Building a reliable, scalable AI agent remains a major technical challenge: you have to juggle several language models, wire up a vector memory, orchestrate successive steps, monitor costs and deploy everything without drowning in infrastructure. Langbase sets out to solve this with a serverless platform built for developers. The core idea is simple: expose each building block of an agentic AI application as clean APIs, so you can prototype quickly and then deploy to production without managing servers. The stated promise comes down to three words: Build, Deploy, Scale. In concrete terms, Langbase brings together a unified API to more than 600 language models, a serverless RAG memory engine, a multi-agent workflow system and an observability studio. In this overview, we detail what the platform actually does, its named features, its concrete use cases, its advantages and its pricing tiers, so you can tell whether it fits your development needs.
What is Langbase?
Langbase is a serverless platform dedicated to building AI agents, aimed primarily at developers and technical teams. Rather than imposing a rigid framework, it breaks an AI application down into API-accessible components. The agents, called Pipes, rely on a unified API that provides access to more than 600 LLMs from various providers, which avoids rewriting your code every time you switch models. The Memory layer brings the RAG dimension: vector store, file storage and a retrieval engine to query documents, code repositories and datasets. On top of this come Workflows to orchestrate multiple steps and agents, as well as an AI Studio for design, versioning and evaluation. The whole thing runs in serverless mode, with no infrastructure to manage on the user’s side.
Key features
Langbase is built on several complementary modules. Pipes are agents exposed through a unified API compatible with more than 600 LLMs, with support for tools such as search, crawling and the MCP protocol (Model Context Protocol), and one-click serverless deployment. The Memory module turns RAG into an API: it combines a vector store, file storage and a retrieval engine, and lets you chat with documents, repositories or datasets while aiming for reliable, contextual answers. Workflows orchestrate multi-step, multi-agent processes, with timeouts, retries, backoff, scheduling and durable steps that can be traced step by step. The Ops & Evals side revolves around AI Studio, which is used to create, version and collaborate on agents, while offering full operation tracing with cost and usage forecasting. Finally, Command Code introduces a coding agent that learns the team’s preferences and is shared via npx commands. This modular architecture is billed piece by piece.
Use cases
The use cases Langbase covers revolve around agentic AI applications. A product team can expose a conversational agent backed by internal documentation thanks to the Memory module, to answer user questions with contextual sources.

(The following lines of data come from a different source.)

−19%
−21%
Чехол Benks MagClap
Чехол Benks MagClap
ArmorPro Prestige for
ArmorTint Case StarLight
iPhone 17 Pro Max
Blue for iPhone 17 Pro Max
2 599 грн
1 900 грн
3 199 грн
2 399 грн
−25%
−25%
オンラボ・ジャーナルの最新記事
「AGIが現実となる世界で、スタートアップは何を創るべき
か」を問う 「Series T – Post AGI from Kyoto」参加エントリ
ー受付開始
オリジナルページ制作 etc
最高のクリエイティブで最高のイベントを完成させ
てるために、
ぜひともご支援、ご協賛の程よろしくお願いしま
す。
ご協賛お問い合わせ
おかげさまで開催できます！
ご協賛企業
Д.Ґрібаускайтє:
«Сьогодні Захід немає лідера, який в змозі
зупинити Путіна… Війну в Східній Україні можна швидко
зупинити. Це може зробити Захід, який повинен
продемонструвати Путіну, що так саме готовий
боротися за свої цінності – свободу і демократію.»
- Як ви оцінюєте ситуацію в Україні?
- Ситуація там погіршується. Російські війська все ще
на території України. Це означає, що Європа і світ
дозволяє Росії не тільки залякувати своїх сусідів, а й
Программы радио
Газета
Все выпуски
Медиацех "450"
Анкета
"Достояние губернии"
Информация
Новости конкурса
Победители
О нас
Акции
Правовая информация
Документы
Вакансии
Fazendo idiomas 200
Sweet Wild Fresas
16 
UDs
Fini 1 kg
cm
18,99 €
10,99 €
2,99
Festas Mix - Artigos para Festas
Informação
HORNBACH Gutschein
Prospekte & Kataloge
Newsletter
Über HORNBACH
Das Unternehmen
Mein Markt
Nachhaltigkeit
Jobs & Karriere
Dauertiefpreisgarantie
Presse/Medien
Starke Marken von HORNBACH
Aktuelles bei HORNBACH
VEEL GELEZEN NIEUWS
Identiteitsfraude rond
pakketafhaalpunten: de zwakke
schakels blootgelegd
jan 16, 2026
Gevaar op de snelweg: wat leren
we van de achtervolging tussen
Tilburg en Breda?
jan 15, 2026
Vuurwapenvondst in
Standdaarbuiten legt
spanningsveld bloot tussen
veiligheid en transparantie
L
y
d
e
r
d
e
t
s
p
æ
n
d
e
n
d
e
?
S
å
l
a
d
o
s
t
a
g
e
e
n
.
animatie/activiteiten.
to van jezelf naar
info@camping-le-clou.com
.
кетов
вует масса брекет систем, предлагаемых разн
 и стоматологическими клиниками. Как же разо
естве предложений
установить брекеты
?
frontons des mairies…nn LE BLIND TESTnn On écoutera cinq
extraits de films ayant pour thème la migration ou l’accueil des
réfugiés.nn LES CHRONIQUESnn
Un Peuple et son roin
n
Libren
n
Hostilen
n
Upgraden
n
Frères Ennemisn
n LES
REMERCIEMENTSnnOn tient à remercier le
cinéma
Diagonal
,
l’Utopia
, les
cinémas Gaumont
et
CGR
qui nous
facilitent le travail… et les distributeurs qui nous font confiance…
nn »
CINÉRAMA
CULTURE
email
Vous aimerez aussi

A developer can build an assistant able to query a code repository or a dataset to speed up technical support. Workflows are well suited to multi-step processing: extraction, then classification, then generation, with automatic retries on failure. Compatibility with more than 600 LLMs makes it easy to compare models and optimize the cost/quality ratio directly from AI Studio. SaaS startups find a way to industrialize AI features without managing servers, while large enterprises can target compliant deployments through the dedicated offering. Finally, built-in tracing helps teams monitor costs and consumption.
Advantages
Langbase’s main benefit is reducing the infrastructure complexity tied to AI agents. Thanks to serverless mode, teams focus on application logic rather than managing servers or vector databases. The unified API to more than 600 LLMs adds flexibility: switching models or comparing several doesn’t require rewriting the application. The built-in RAG memory avoids assembling a retrieval stack yourself, and durable workflows with retries strengthen reliability in production. AI Studio centralizes versioning, tracing and cost forecasting, which improves observability and collaboration. For organizations subject to regulatory requirements, the Custom offering covers certifications such as SOC 2 and HIPAA. Overall, the platform speeds up the move from prototype to production while keeping costs under control.
Pricing
Langbase offers four tiers. The Free plan, at $0/month, includes 500 credits, 500 agent runs, 5 public pipes, 5 MB of memory and community support, ideal for testing. The Individual plan, at $100/month, adds 20,000 credits, unlimited public pipes, 10 private pipes, 20 MB of memory and unlimited retrieval. The Growth plan, at $250/month, goes up to 75,000 credits, 30 private pipes, 50 MB of memory and 5 organization seats ($30 per additional seat). Finally, the Custom offering, on quote, targets enterprises with unlimited resources, SOC 2, HIPAA, GDPR, SAML/SSO and RBAC compliance, and dedicated engineers.
Conclusion
Langbase is a coherent, complete platform for anyone who wants to build AI agents in serverless mode, from prototype to production. Its unified API to more than 600 LLMs, its RAG memory, its durable workflows and its observability studio form a credible package for technical teams. The $100/month paid entry point, however, reserves it for serious projects with a suitable budget, with the free plan mainly serving for evaluation. For developers looking to industrialize agentic AI applications, it’s an option well worth a close look.